TASK BRIEF
In the material below, find the line that contains "[dashes/dots] (705, 174)" and the line that contains "Tabular Forecast (584, 1140)", then write out exactly those two lines and everything between them.

SUPPLIED INFORMATION
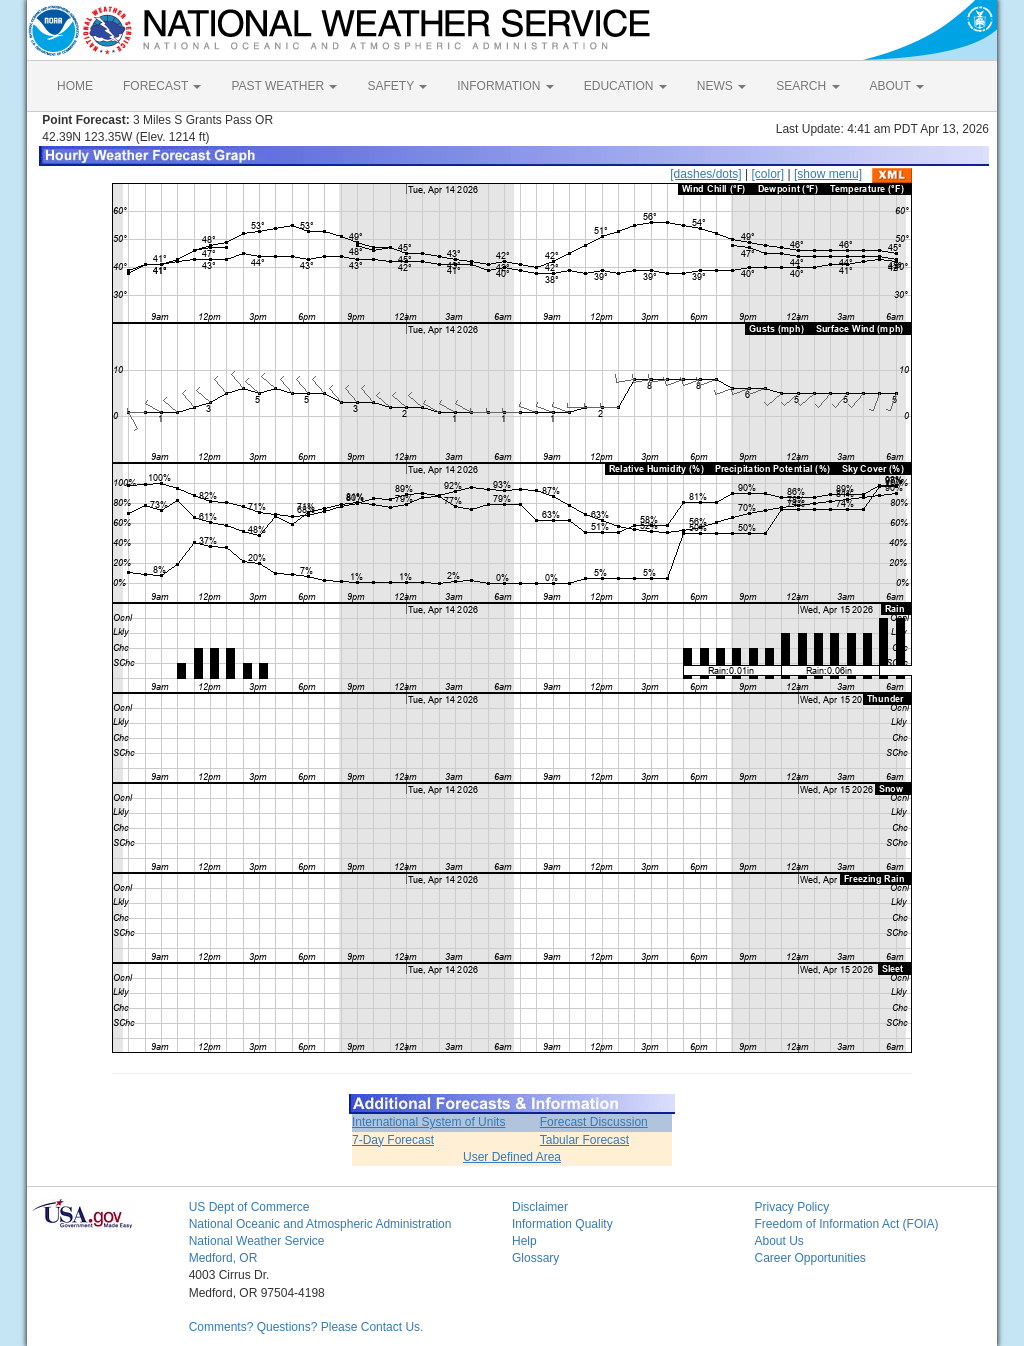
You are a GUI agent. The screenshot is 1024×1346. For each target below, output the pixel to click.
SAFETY (397, 86)
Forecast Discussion (594, 1122)
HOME (75, 86)
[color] (767, 174)
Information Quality (562, 1224)
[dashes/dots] (705, 174)
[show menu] (828, 174)
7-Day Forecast (393, 1140)
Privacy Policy (791, 1207)
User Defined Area (512, 1157)
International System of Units (428, 1122)
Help (524, 1241)
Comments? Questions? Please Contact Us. (306, 1327)
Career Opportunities (809, 1258)
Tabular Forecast (584, 1140)
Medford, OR (223, 1258)
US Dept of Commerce (249, 1207)
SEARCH (807, 86)
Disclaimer (540, 1207)
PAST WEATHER (284, 86)
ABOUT (897, 86)
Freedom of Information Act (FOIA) (846, 1224)
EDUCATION (625, 86)
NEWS (721, 86)
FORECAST (162, 86)
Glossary (535, 1258)
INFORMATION (505, 86)
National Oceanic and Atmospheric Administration (320, 1224)
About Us (778, 1241)
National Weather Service (257, 1241)
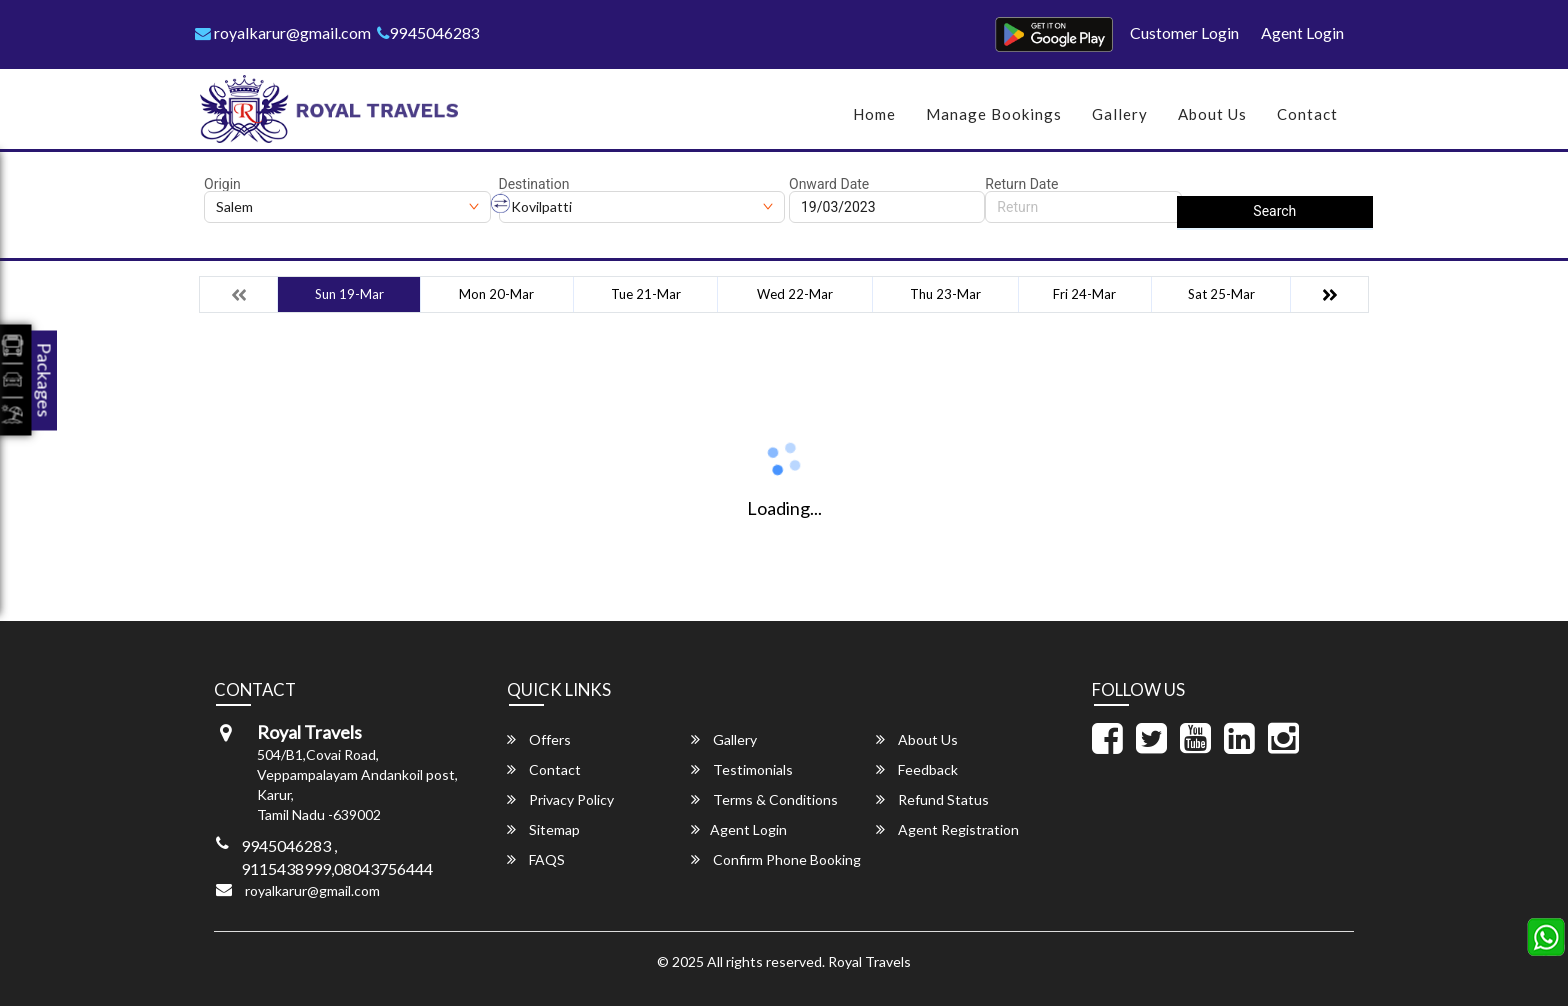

ANSWER TO THIS PROBLEM
[dashes/dots] (705, 174)
[show menu] (828, 174)
7-Day Forecast (393, 1140)
Privacy Policy (791, 1207)
User Defined Area (512, 1157)
International System of Units (428, 1122)
Help (524, 1241)
Comments? Questions? Please Contact Us. (306, 1327)
Career Opportunities (809, 1258)
Tabular Forecast (584, 1140)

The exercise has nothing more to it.